I have been alone most my life, a weak outcast of society. Suffered many of my prime years of disease that crippled me. If im attracted to a women and her body language says talk to her im going to shy away and get urges later. Not sure how to solve these problems. Life has been hardcore destroying me for a long time. I am 29. Havent had sex since 20 or 21 i think. Constant jerking off. Decreased in frequency over the past couple years. Been attempting NoFap to some dsgree woth relapses for over a year. Made it to 3 weeks onve. But life has beat me down and il feel low despite high attraction from women beat myself up over my incapability. Fear im running out of time. Use cannabis which i despise n sooner or later jerk off again. Im not sure if a satan e ists but feel like some organization that is everuwhere opposes my happiness and sends agents to corrupt my attempts to heal.

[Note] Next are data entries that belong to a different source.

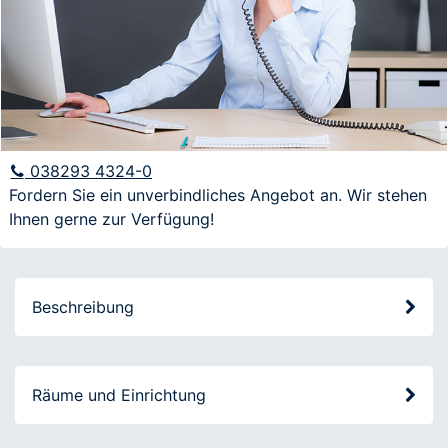
E-Mail
Anfrage
038293 4324-0
Fordern Sie ein unverbindliches Angebot an. Wir stehen
Ihnen gerne zur Verfügung!
Ich möchte über aktuelle Angebote und
Veranstaltungen informiert werden
Beschreibung
Räume und Einrichtung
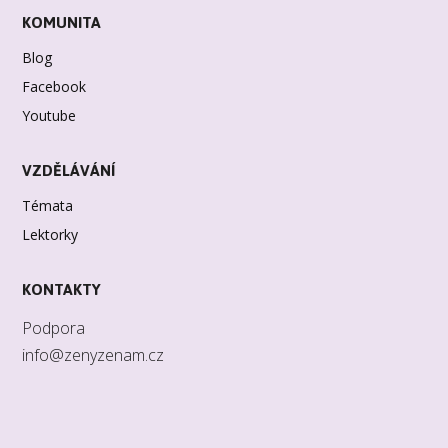
KOMUNITA
Blog
Facebook
Youtube
VZDĚLÁVÁNÍ
Témata
Lektorky
KONTAKTY
Podpora
info@zenyzenam.cz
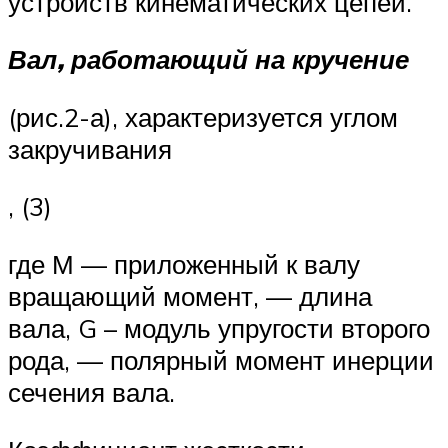
устройств кинематических цепей.
Вал, работающий на кручение
(рис.2-а), характеризуется углом
закручивания
, (3)
где М — приложенный к валу
вращающий момент, — длина
вала, G – модуль упругости второго
рода, — полярный момент инерции
сечения вала.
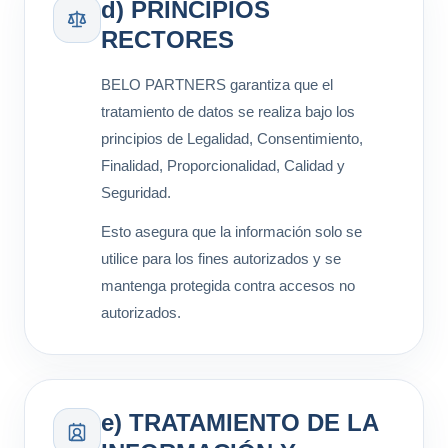
d) PRINCIPIOS
RECTORES
BELO PARTNERS garantiza que el
tratamiento de datos se realiza bajo los
principios de Legalidad, Consentimiento,
Finalidad, Proporcionalidad, Calidad y
Seguridad.
Esto asegura que la información solo se
utilice para los fines autorizados y se
mantenga protegida contra accesos no
autorizados.
e) TRATAMIENTO DE LA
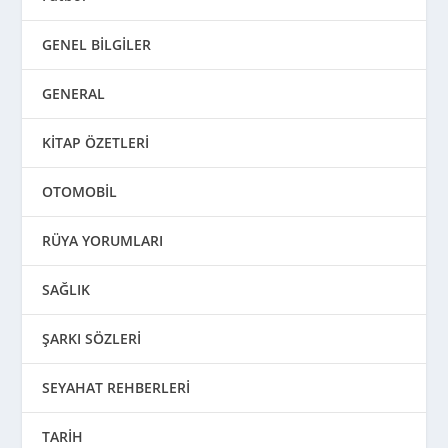
GENEL BİLGİLER
GENERAL
KİTAP ÖZETLERİ
OTOMOBİL
RÜYA YORUMLARI
SAĞLIK
ŞARKI SÖZLERİ
SEYAHAT REHBERLERİ
TARİH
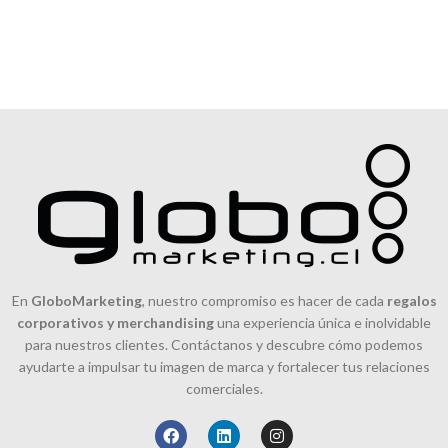
En
GloboMarketing
, nuestro compromiso es hacer de cada
regalos
corporativos y merchandising
una experiencia única e inolvidable
para nuestros clientes. Contáctanos y descubre cómo podemos
ayudarte a impulsar tu imagen de marca y fortalecer tus relaciones
comerciales.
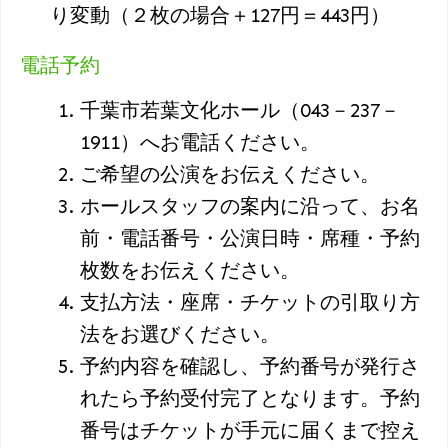
り変動（２枚の場合＋127円＝443円）
電話予約
千葉市若葉文化ホール（043－237－
1911）へお電話ください。
ご希望の公演をお伝えください。
ホールスタッフの案内に沿って、お名
前・電話番号・公演日時・席種・予約
枚数をお伝えください。
支払方法・座席・チケットの引取り方
法をお選びください。
予約内容を確認し、予約番号が発行さ
れたら予約受付完了となります。予約
番号はチケットが手元に届くまで控え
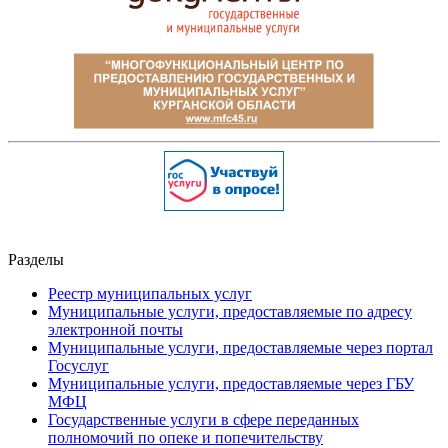
Разделы
Реестр муниципальных услуг
Муниципальные услуги, предоставляемые по адресу
электронной почты
Муниципальные услуги, предоставляемые через портал
Госуслуг
Муниципальные услуги, предоставляемые через ГБУ
МФЦ
Государственные услуги в сфере переданных
полномочий по опеке и попечительству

Listen to the language you're using about yourself. "Weak," "outcast," "diseased." Would you ever speak that way about your worst enemy? You're not weak, outcast, or diseased. That's called "negative self-talk." I had a problem with negative self-talk, too. I wrote down six good things I wanted to reinforce about myself and posted it on the mirror. I try and read it to myself every day. Number one on that list is "You are intelligent." For you, I would suggest "You are lovable." Try it. For real. It's okay to not have sex for long periods. In fact, if you're not married you shouldn't be having sex. Sex is useful for two things: a beautiful expression of love between two spouses and, of course, for creating new people. You'll find someone but first you need to clean up a bit. Also, the marijuana use has to stop. There's no two ways about it. This is a dangerous drug, despite what people on the internet say. It's bad for your mind and your body and it's only making you more isolated. It also relaxes your sense of morality and decreases your inhibitions making you more likely to M. I'm not just speaking out of ignorance here. I used marijuana for about 7 years. Here's a great article on the dangers of marijuana: https://www.dailysignal.com/2022/10...ms-users-mentally-physically-and-financially/ . Finally, I recommend therapy. It can be very helpful for people dealing with your problems. There's online therapy if you don't feel comfortable meeting someone face-to-face. Best of luck to you. God bless.
Loneliness is a kind of awareness of oneself as an unwanted, abandoned person. But for what reasons does a person who lives in the company of other people feel lonely and abandoned? And is this true?